Adding up to big trouble
The number of retail customers estimated to have been affected by massive retailer breaches over the last year is staggering, just look at some of the big names in this article published on September 8th in The New York Times, with Target and Home Dept alone tallying an estimated 100 million cardholders compromised. “If the current pace of these huge retailer data breaches continues to surge like it has over the last year, how long can it really be before every consumer in America finds themselves under the “credit protection” umbrella of a major retailer trying to hide a black eye because their customers’ private payment information was stolen by hackers,” says Joe Caruso, founder and CEO/CTO of Global Digital Forensics (GDF), a premier provider of cyber security solutions and 24/7 emergency incident response, “but the real stomach turner is that the attacks that have been so very successful over the last year are not even on the high end of advanced or complex, just hackers using basic techniques and malware. They only need to find a way to get one foot in the door to make it all work.”
Hackers make themselves at home
“Any time an intrusion occurs, it’s definitely not a good thing,” says Caruso. “But if you can identify the attack and stop it quickly, the long term damage to an organization is likely going to be negligible, like the annoyance of an unwanted houseguest.
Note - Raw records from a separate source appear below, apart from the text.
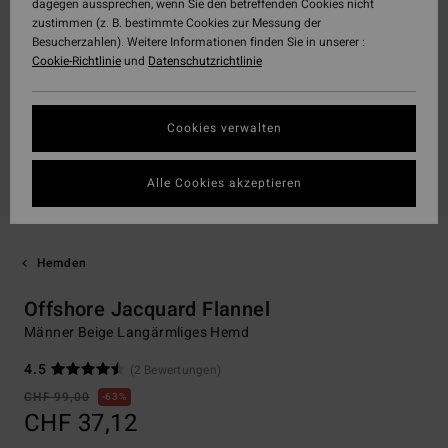
dagegen aussprechen, wenn Sie den betreffenden Cookies nicht
zustimmen (z. B. bestimmte Cookies zur Messung der
Besucherzahlen). Weitere Informationen finden Sie in unserer :
Cookie-Richtlinie
und
Datenschutzrichtlinie
Cookies verwalten
Alle Cookies akzeptieren
Hemden
Offshore Jacquard Flannel
Männer Beige Langärmliges Hemd
4.5
(2 Bewertungen)
CHF 99,00
63%
CHF 37,12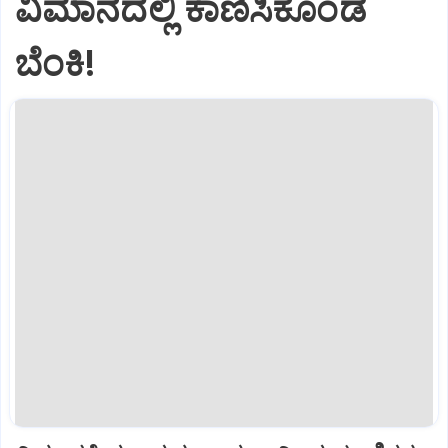
ವಿಮಾನದಲ್ಲಿ ಕಾಣಿಸಿಕೊಂಡ
ಬೆಂಕಿ!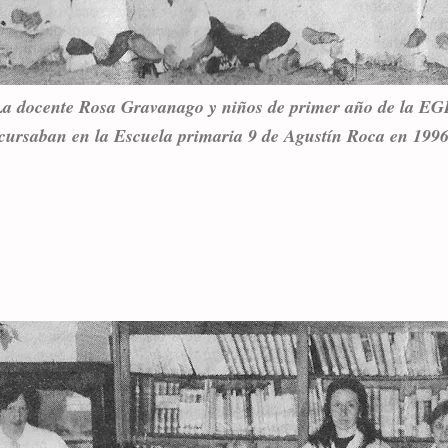
La docente Rosa Gravanago y niños de primer año de la EG
cursaban en la Escuela primaria 9 de Agustín Roca en 1996.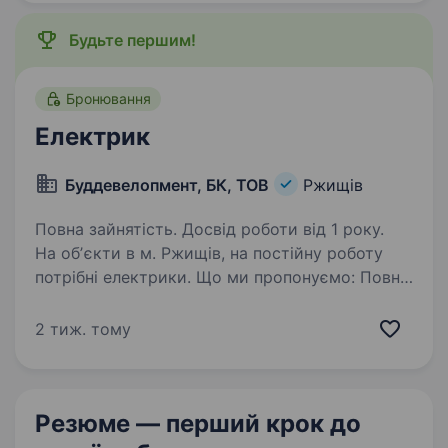
інверторів та супутнього…
Будьте першим!
Бронювання
Електрик
Буддевелопмент, БК, ТОВ
Ржищів
Повна зайнятість. Досвід роботи від 1 року.
На обʼєкти в м. Ржищів, на постійну роботу
потрібні електрики. Що ми пропонуємо: Повна
зайнятість Заробітна плата від виробітки
Працевлаштування з можливістю бронювання
2 тиж. тому
Дзвоніть за додатковими деталями:…
Резюме — перший крок
до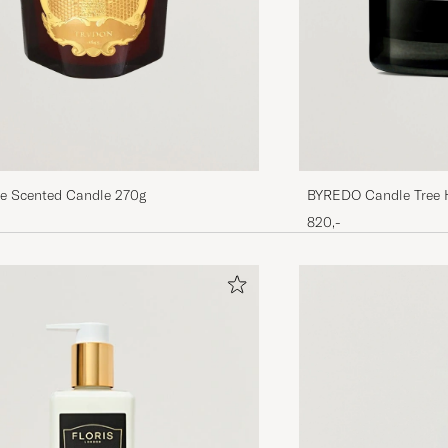
re Scented Candle 270g
BYREDO Candle Tree 
820,-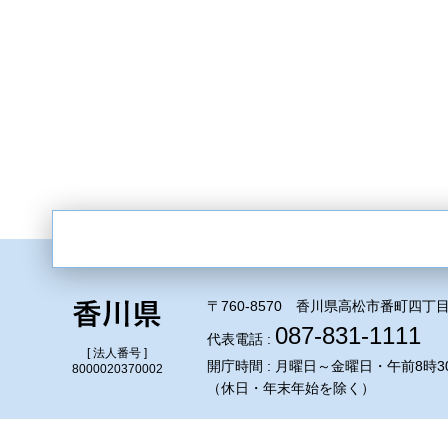
〒760-8570 香川県高松市番町四丁目
087-831-1111
代表電話 :
[ 法人番号 ]
開庁時間 : 月曜日～金曜日・午前8時3
8000020370002
（休日・年末年始を除く）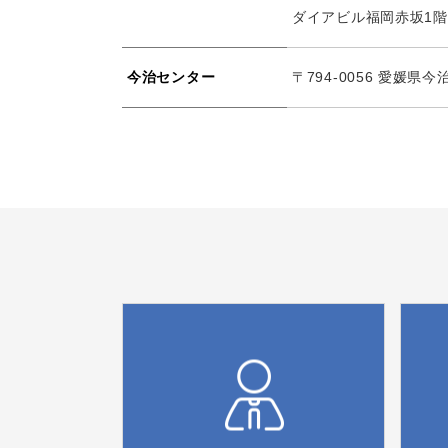
ダイアビル福岡赤坂1
今治センター
〒794-0056 愛媛県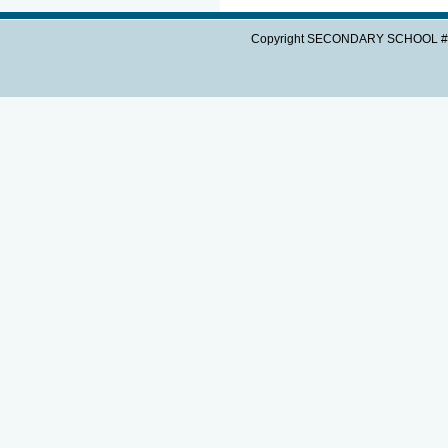
Copyright SECONDARY SCHOOL #3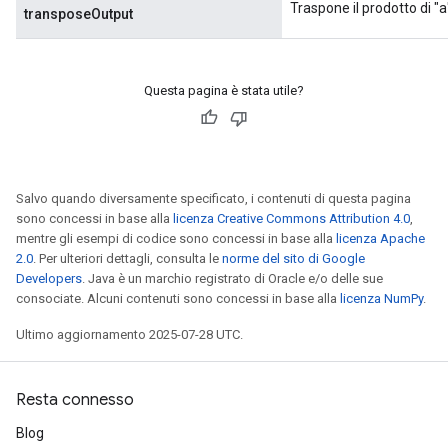
Traspone il prodotto di "a"
transposeOutput
Questa pagina è stata utile?
Salvo quando diversamente specificato, i contenuti di questa pagina
sono concessi in base alla
licenza Creative Commons Attribution 4.0
,
mentre gli esempi di codice sono concessi in base alla
licenza Apache
2.0
. Per ulteriori dettagli, consulta le
norme del sito di Google
Developers
. Java è un marchio registrato di Oracle e/o delle sue
consociate. Alcuni contenuti sono concessi in base alla
licenza NumPy
.
Ultimo aggiornamento 2025-07-28 UTC.
Resta connesso
Blog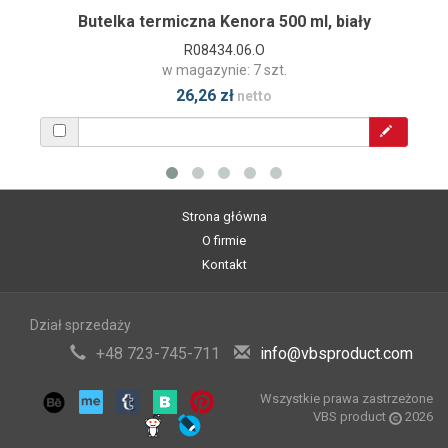
Butelka termiczna Kenora 500 ml, biały
R08434.06.O
w magazynie: 7 szt.
26,26 zł
netto
Strona główna
O firmie
Kontakt
Dział sprzedaży
+48 723-745-711
info@vbsproduct.com
Wszystkie prawa zastrzeżone
VBS product
2026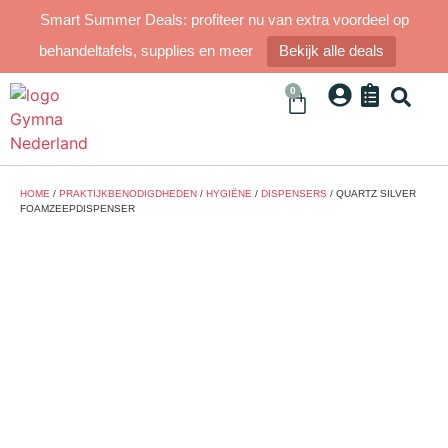
Smart Summer Deals: profiteer nu van extra voordeel op
behandeltafels, supplies en meer
Bekijk alle deals
0
HOME
/
PRAKTIJKBENODIGDHEDEN
/
HYGIËNE
/
DISPENSERS
/ QUARTZ SILVER
FOAMZEEPDISPENSER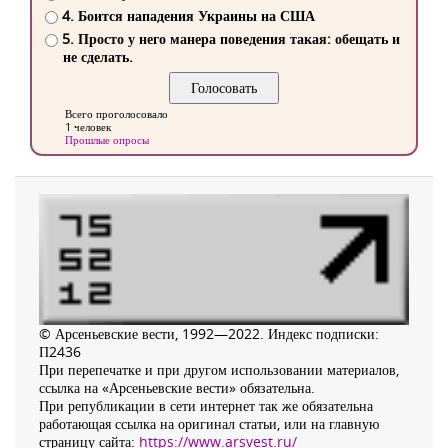
4. Боится нападения Украины на США
5. Просто у него манера поведения такая: обещать и
не сделать.
Всего проголосовало
1 человек
Прошлые опросы
© Арсеньевские вести, 1992—2022. Индекс подписки:
П2436
При перепечатке и при другом использовании материалов,
ссылка на «Арсеньевские вести» обязательна.
При републикации в сети интернет так же обязательна
работающая ссылка на оригинал статьи, или на главную
страницу сайта:
https://www.arsvest.ru/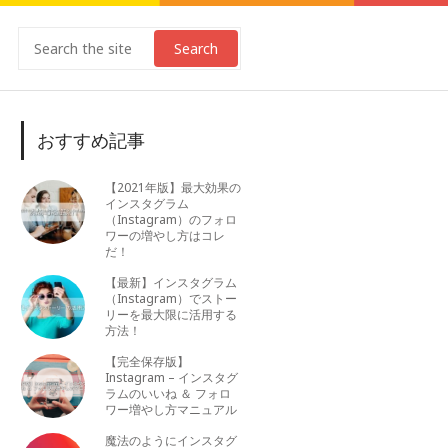
Search
おすすめ記事
【2021年版】最大効果の
インスタグラム
（Instagram）のフォロ
ワーの増やし方はコレ
だ！
【最新】インスタグラム
（Instagram）でストー
リーを最大限に活用する
方法！
【完全保存版】
Instagram – インスタグ
ラムのいいね ＆ フォロ
ワー増やし方マニュアル
魔法のようにインスタグ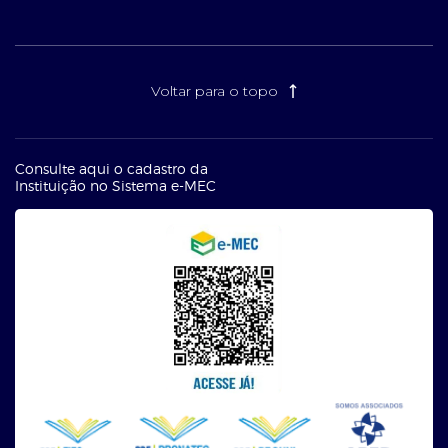
Voltar para o topo
Consulte aqui o cadastro da
Instituição no Sistema e-MEC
But when the intruder gets to set up camp right in the bedroom closet, takes control of the TV remote and the car keys, empties out the fridge, steals money from your wallet and ogles your significant other every chance they get, for months on end, the annoyance factor eventually bubbles up into a full-blown family crisis. That’s what these major data breaches are like, not a one night inconvenience, but a methodical disintegration of everything you worked so hard to achieve and maintain. And true to form, the breaches Home Depot, Target and even financial institutions like JPMorgan Chase suffered didn’t happen overnight, they lingered on for months before their “guests” were finally confronted and kicked out of the house, but the car and cash were already gone, the snapshots from the bedroom closet were already taken and a packet of ketchup was all that was left in the fridge. That’s why regular professional vulnerability assessments and penetration testing are so important, we’ll check all the closets, look under every bed, find your keys, make sure your fridge stays well stocked, and you’ll finally be able to change the channel to something enjoyable again.”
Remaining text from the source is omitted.